Testing some LAB stuff

rwightman · rwightman · commit 3fbbd511e64c · 2024-12-18T16:49:17.000-08:00
diff --git a/timm/data/transforms.py b/timm/data/transforms.py
@@ -90,7 +90,7 @@ def __repr__(self) -> str:
         return f"{self.__class__.__name__}()"
 
 
-class ToLab(transforms.ToTensor):
+class ToLabPIL:
 
     def __init__(self) -> None:
         super().__init__()
@@ -115,6 +115,121 @@ def __repr__(self) -> str:
         return f"{self.__class__.__name__}()"
 
 
+def srgb_to_linear(srgb_image: torch.Tensor) -> torch.Tensor:
+    return torch.where(
+        srgb_image <= 0.04045,
+        srgb_image / 12.92,
+        ((srgb_image + 0.055) / 1.055) ** 2.4
+    )
+
+
+def rgb_to_lab_tensor(
+        rgb_img: torch.Tensor,
+        normalized: bool = True,
+        srgb_input: bool = True,
+) -> torch.Tensor:
+    """
+    Convert RGB image to LAB color space using tensor operations.
+
+    Args:
+        rgb_img: Tensor of shape (..., 3) with values in range [0, 255]
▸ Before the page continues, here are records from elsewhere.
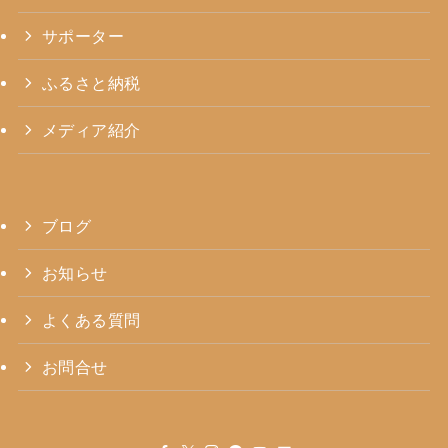
サポーター
ふるさと納税
メディア紹介
ブログ
お知らせ
よくある質問
お問合せ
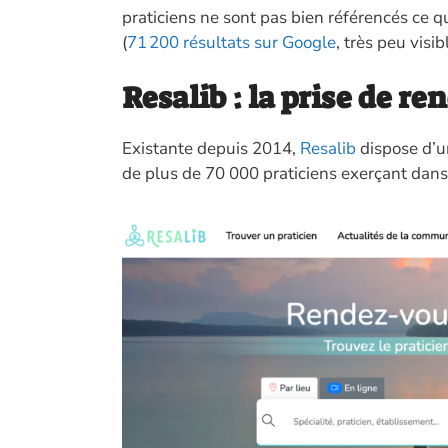
praticiens ne sont pas bien référencés ce q
(
71 200 résultats sur Google
, très peu visi
Resalib : la prise de 
Existante depuis 2014,
Resalib
dispose d’
de plus de 70 000 praticiens exerçant dans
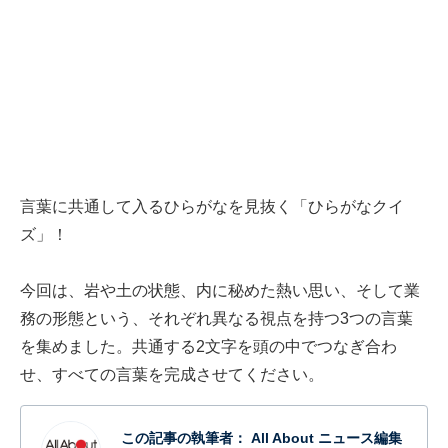
言葉に共通して入るひらがなを見抜く「ひらがなクイ
ズ」！
今回は、岩や土の状態、内に秘めた熱い思い、そして業
務の形態という、それぞれ異なる視点を持つ3つの言葉
を集めました。共通する2文字を頭の中でつなぎ合わ
せ、すべての言葉を完成させてください。
この記事の執筆者：
All About ニュース編集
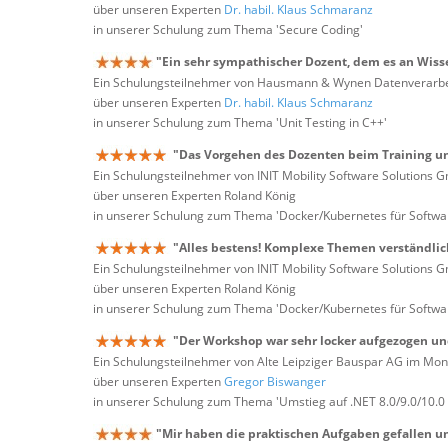
über unseren Experten
Dr. habil. Klaus Schmaranz
in unserer Schulung zum Thema 'Secure Coding'
"Ein sehr sympathischer Dozent, dem es an Wissen
Ein Schulungsteilnehmer von Hausmann & Wynen Datenverarb
über unseren Experten
Dr. habil. Klaus Schmaranz
in unserer Schulung zum Thema 'Unit Testing in C++'
"Das Vorgehen des Dozenten beim Training u
Ein Schulungsteilnehmer von INIT Mobility Software Solutions
über unseren Experten Roland König
in unserer Schulung zum Thema 'Docker/Kubernetes für Softwa
"Alles bestens! Komplexe Themen verständlich
Ein Schulungsteilnehmer von INIT Mobility Software Solutions
über unseren Experten Roland König
in unserer Schulung zum Thema 'Docker/Kubernetes für Softwa
"Der Workshop war sehr locker aufgezogen und
Ein Schulungsteilnehmer von Alte Leipziger Bauspar AG im Mon
über unseren Experten
Gregor Biswanger
in unserer Schulung zum Thema 'Umstieg auf .NET 8.0/9.0/10.0
"Mir haben die praktischen Aufgaben gefallen u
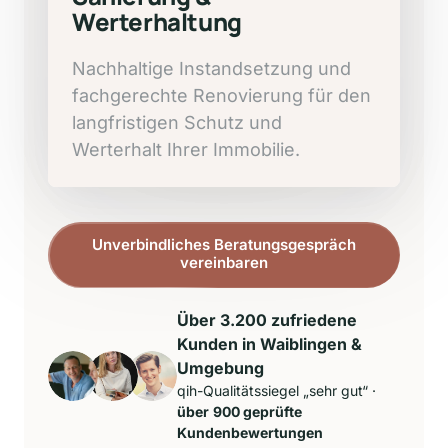
Werterhaltung
Nachhaltige 
Instandsetzung 
und 
fachgerechte 
Renovierung 
für 
den 
langfristigen 
Schutz 
und 
Werterhalt 
Ihrer 
Immobilie.
Unverbindliches Beratungsgespräch
vereinbaren
Über 3.200 zufriedene 
Kunden in Waiblingen & 
Umgebung
qih-Qualitätssiegel „sehr gut“ · 
über
900 geprüfte 
Kundenbewertungen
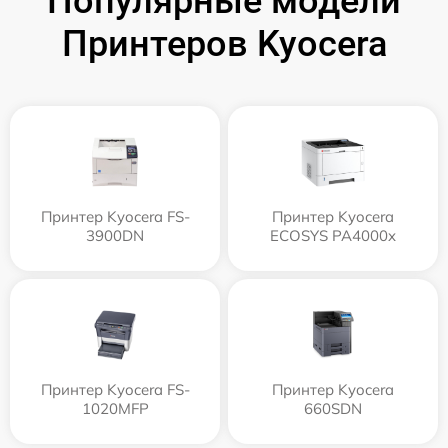
Популярные модели
Принтеров Kyocera
Принтер Kyocera FS-
Принтер Kyocera
3900DN
ECOSYS PA4000x
Принтер Kyocera FS-
Принтер Kyocera
1020MFP
660SDN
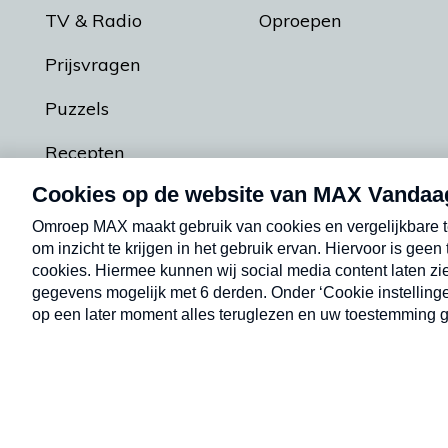
TV & Radio
Oproepen
Prijsvragen
Puzzels
Recepten
Podcasts
Contact
Algemene voorw
Kwetsbaarheid melden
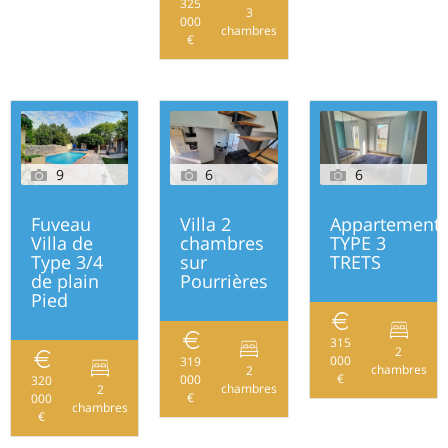
325
3
000
79
chambres
€
9
6
6
Fuveau
Villa 2
Appartement
Villa de
chambres
TYPE 3
Type 3/4
sur
TRETS
de plain
Pourrières
Pied
315
2
000
319
chambres
2
€
000
78
320
chambres
2
€
000
87
chambres
€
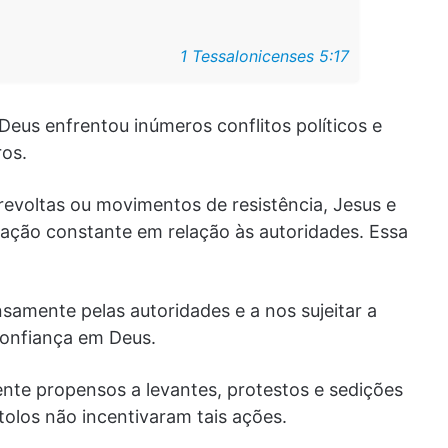
1 Tessalonicenses 5:17
 Deus enfrentou inúmeros conflitos políticos e
ros.
revoltas ou movimentos de resistência, Jesus e
ação constante em relação às autoridades. Essa
amente pelas autoridades e a nos sujeitar a
 confiança em Deus.
nte propensos a levantes, protestos e sedições
olos não incentivaram tais ações.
+        normalized: If True, outputs L,a,b in [0, 1] range instead of native LAB ranges
+
+    Returns:
+        lab_img: Tensor of same shape with either:
+            - normalized=False: L in [0, 100] and a,b in [-128, 127]
+            - normalized=True: L,a,b in [0, 1]
+    """
+    # Constants
+    epsilon = 216 / 24389
+    kappa = 24389 / 27
+    xn = 0.95047
+    yn = 1.0
+    zn = 1.08883
+
+    # Convert sRGB to linear RGB
+    if srgb_input:
+        rgb_img = srgb_to_linear(rgb_img)
+
+    # FIXME transforms before this are causing -ve values, can have a large impact on this conversion
+    rgb_img.clamp_(0, 1.0)
+
+    # Convert to XYZ using matrix multiplication
+    rgb_to_xyz = torch.tensor([
+        [0.412453, 0.357580, 0.180423],
+        [0.212671, 0.715160, 0.072169],
+        [0.019334, 0.119193, 0.950227]
+    ], device=rgb_img.device)
+
+    # Reshape input for matrix multiplication if needed
+    original_shape = rgb_img.shape
+    if len(original_shape) > 2:
+        rgb_img = rgb_img.reshape(-1, 3)
+
+    # Perform matrix multiplication
+    xyz = torch.matmul(rgb_img, rgb_to_xyz.T)
+
+    # Adjust XYZ values
+    xyz[..., 0].div_(xn)
+    xyz[..., 1].div_(yn)
+    xyz[..., 2].div_(zn)
+
+    # Step 4: XYZ to LAB
+    lab = torch.where(
+        xyz > epsilon,
+        torch.pow(xyz, 1 / 3),
+        (kappa * xyz + 16) / 116
+    )
+
+    if normalized:
+        # Calculate normalized [0,1] L,a,b values directly
+        # L: map [0,100] to [0,1] : (116y - 16)/100 = 1.16y - 0.16
+        # a: map [-128,127] to [0,1] : (500(x-y) + 128)/255 ≈ 1.96(x-y) + 0.502
+        # b: map [-128,127] to [0,1] : (200(y-z) + 128)/255 ≈ 0.784(y-z) + 0.502
+        shift_128 = 128 / 255
+        a_scale = 500 / 255
+        b_scale = 200 / 255
+        L = 1.16 * lab[..., 1] - 0.16
+        a = a_scale * (lab[..., 0] - lab[..., 1]) + shift_128
+        b = b_scale * (lab[..., 1] - lab[..., 2]) + shift_128
+    else:
+        # Calculate native range L,a,b values
+        L = 116 * lab[..., 1] - 16
+        a = 500 * (lab[..., 0] - lab[..., 1])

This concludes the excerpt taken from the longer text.